Adrift?

Photo by Joel Bengs on Unsplash
Discussion around the re-entry process often centres around ‘attachment’: relinquishing ties to the people, places and projects that the returning mission worker had in their host country so that they – and the people they worked with – can move on; and the intentional cultivation of new connections now that they are back in their passport country. Such detachment/reattachment can help smooth the lengthy re-entry transition and minimise reverse culture-shock.
Letting go of attachments may be easier if an assignment has been short, unpleasant or unfulfilling, but can be a very significant challenge for those who have had a long, fruitful and fulfilling ministry. They have to deal with the loss of such major contributors to self-esteem as friendships, identity, activity, vocation, significance, meaning and belonging. If their departure was unplanned or unwanted it may be even harder.

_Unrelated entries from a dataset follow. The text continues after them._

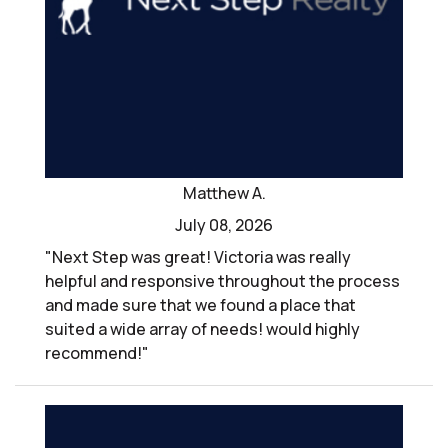
Matthew A.
July 08, 2026
"Next Step was great! Victoria was really
helpful and responsive throughout the process
and made sure that we found a place that
suited a wide array of needs! would highly
recommend!"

This may be complicated further by the context of their return. If they are returning to the embrace of a much-missed family, a supportive church, a familiar home, a close circle of friends and a meaningful new role, the transition may well be easier. But sometimes, people return to… nothing.

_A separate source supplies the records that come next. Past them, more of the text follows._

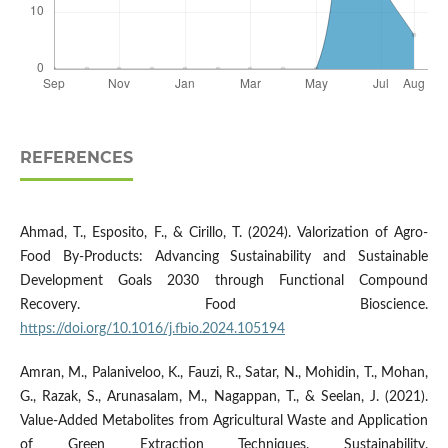
REFERENCES
Ahmad, T., Esposito, F., & Cirillo, T. (2024). Valorization of Agro-
Food By-Products: Advancing Sustainability and Sustainable
Development Goals 2030 through Functional Compound
Recovery. Food Bioscience.
https://doi.org/10.1016/j.fbio.2024.105194
Amran, M., Palaniveloo, K., Fauzi, R., Satar, N., Mohidin, T., Mohan,
G., Razak, S., Arunasalam, M., Nagappan, T., & Seelan, J. (2021).
Value-Added Metabolites from Agricultural Waste and Application
of Green Extraction Techniques. Sustainability.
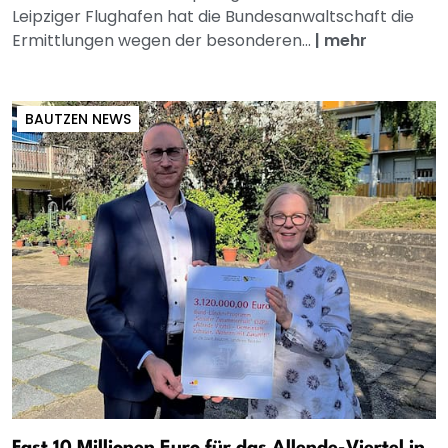
Leipziger Flughafen hat die Bundesanwaltschaft die
Ermittlungen wegen der besonderen...
|
mehr
BAUTZEN NEWS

A temporary home. No job. A church that has forgotten them. Family that never engaged with them that much. And a society and culture that has changed in their absence, so that what should feel familiar is disorientingly strange. The gloom and despondency that can descend on an individual who has left a significant placement and returned to nothing can weigh heavily on their wellbeing. In a recent debrief, a returning worker said:
I feel like I am adrift
And that, sadly, is a feeling common to many such people. They have set out from a familiar port they can no longer return to, but haven’t yet found a safe haven to land in. Unsure of where they are in the cold and choppy waters, they feel at the mercy of wind and waves that threaten to engulf them. With no friendly horizon in site, they drift from day to day wondering if they will ever find home. So how can we bring comfort to such ‘Flying Dutchmen’?

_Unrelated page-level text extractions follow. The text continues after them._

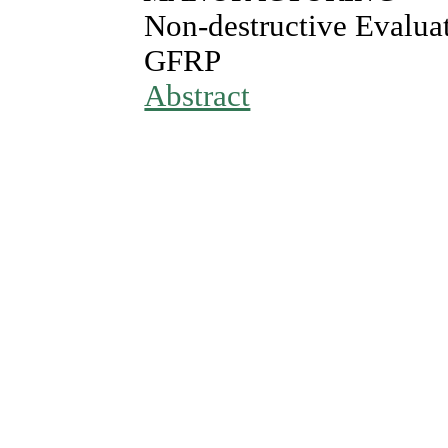
Non-destructive Evalua
GFRP
Abstract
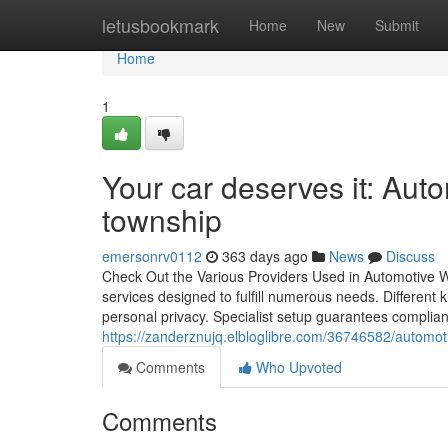
Home
letusbookmark
Home
New
Submit
Home
1
Your car deserves it: Auto
township
emersonrv0112
363 days ago
News
Discuss
Check Out the Various Providers Used in Automotive Wi
services designed to fulfill numerous needs. Different
personal privacy. Specialist setup guarantees complia
https://zanderznujq.elbloglibre.com/36746582/automot
Comments
Who Upvoted
Comments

A suitable illustration can be found in the life of another famous sailor, the 6th century Irish monk St Brendan, who bravely (or perhaps foolishly by today’s risk-averse standards) sailed off in his little currach, trusting God to take him wherever He wanted Brendan to serve him. His epic journey has been much-mythologised but it appears that in trusting God into the unknown, Brendan comfortingly found that no matter how strange or unfamiliar his surroundings, he was always at home in them, because he was at home in Christ, who is everywhere.
The Northumbria Community’s communion service Small Boat, Great Big Sea* celebrates Brendan’s famous voyaging as a metaphor for our own wanderings, and concludes with this lovely blessing:
When you no longer know how to be,
may the Father take you on your deeper journey.
When you no longer know what to do,
may the Spirit reveal to you your fitting task.
When all feels lost or foreign,
may you know your home in Christ.
God is in the journey as much as he is in the arrival.